▸ What the task asks
For each line of the data below, test for "sound". Report only the number of lines that pass.

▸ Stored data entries
______
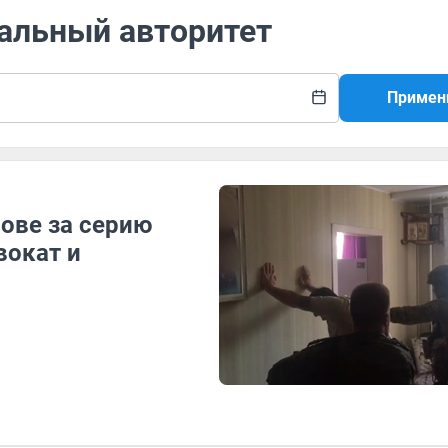
нальный авторитет
Примен
ове за серию
вокат и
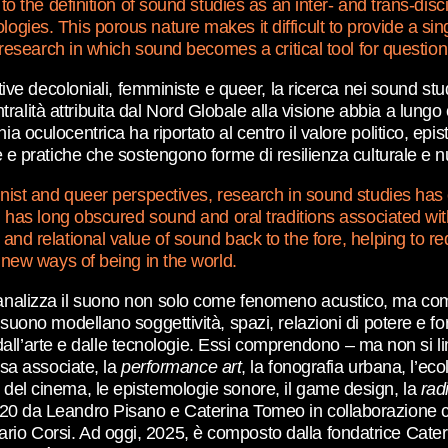
to the definition of sound studies as an inter- and trans-disc
gies. This porous nature makes it difficult to provide a singl
of research in which sound becomes a critical tool for questio
ttive decoloniali, femministe e queer, la ricerca nei sound s
lità attribuita dal Nord Globale alla visione abbia a lungo o
a oculocentrica ha riportato al centro il valore politico, ep
he e pratiche che sostengono forme di resilienza culturale e 
minist and queer perspectives, research in sound studies ha
on has long obscured sound and oral traditions associated wi
 and relational value of sound back to the fore, helping to 
d new ways of being in the world.
analizza il suono non solo come fenomeno acustico, ma come
l suono modellano soggettività, spazi, relazioni di potere e 
 dall’arte e dalle tecnologie. Essi comprendono – ma non si limi
ssa associate, la
performance art
, la fonografia urbana, l’eco
 del cinema, le epistemologie sonore, il game design, la
rad
20 da Leandro Pisano e Caterina Tomeo in collaborazione con
rio Corsi. Ad oggi, 2025, è composto dalla fondatrice Cate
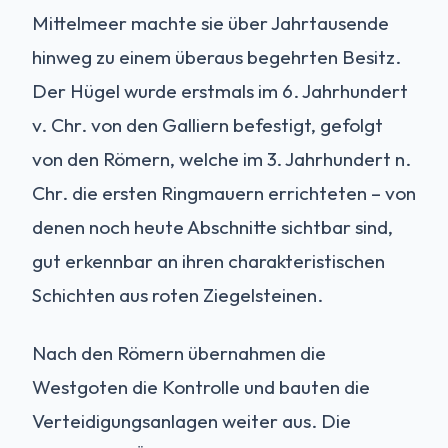
Mittelmeer machte sie über Jahrtausende
hinweg zu einem überaus begehrten Besitz.
Der Hügel wurde erstmals im 6. Jahrhundert
v. Chr. von den Galliern befestigt, gefolgt
von den Römern, welche im 3. Jahrhundert n.
Chr. die ersten Ringmauern errichteten – von
denen noch heute Abschnitte sichtbar sind,
gut erkennbar an ihren charakteristischen
Schichten aus roten Ziegelsteinen.
Nach den Römern übernahmen die
Westgoten die Kontrolle und bauten die
Verteidigungsanlagen weiter aus. Die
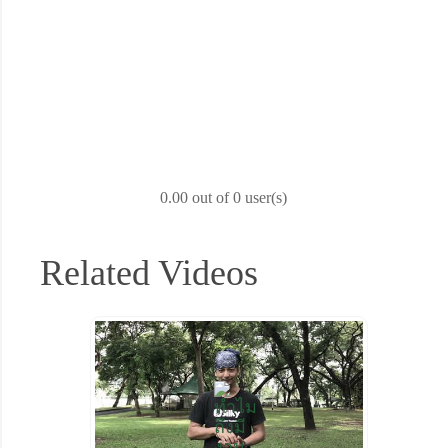
0.00 out of 0 user(s)
Related Videos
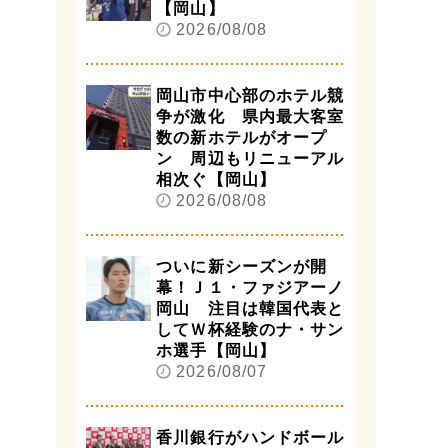
【岡山】
2026/08/08
岡山市中心部のホテル競
争が激化 県内最大客室
数の新ホテルがオープ
ン 周辺もリニューアル
相次ぐ【岡山】
2026/08/08
ついに新シーズンが開
幕！Ｊ１・ファジアーノ
岡山 注目は韓国代表と
してＷ杯経験のナ・サン
ホ選手【岡山】
2026/08/07
香川銀行がハンドボール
______
▸ Final answer
6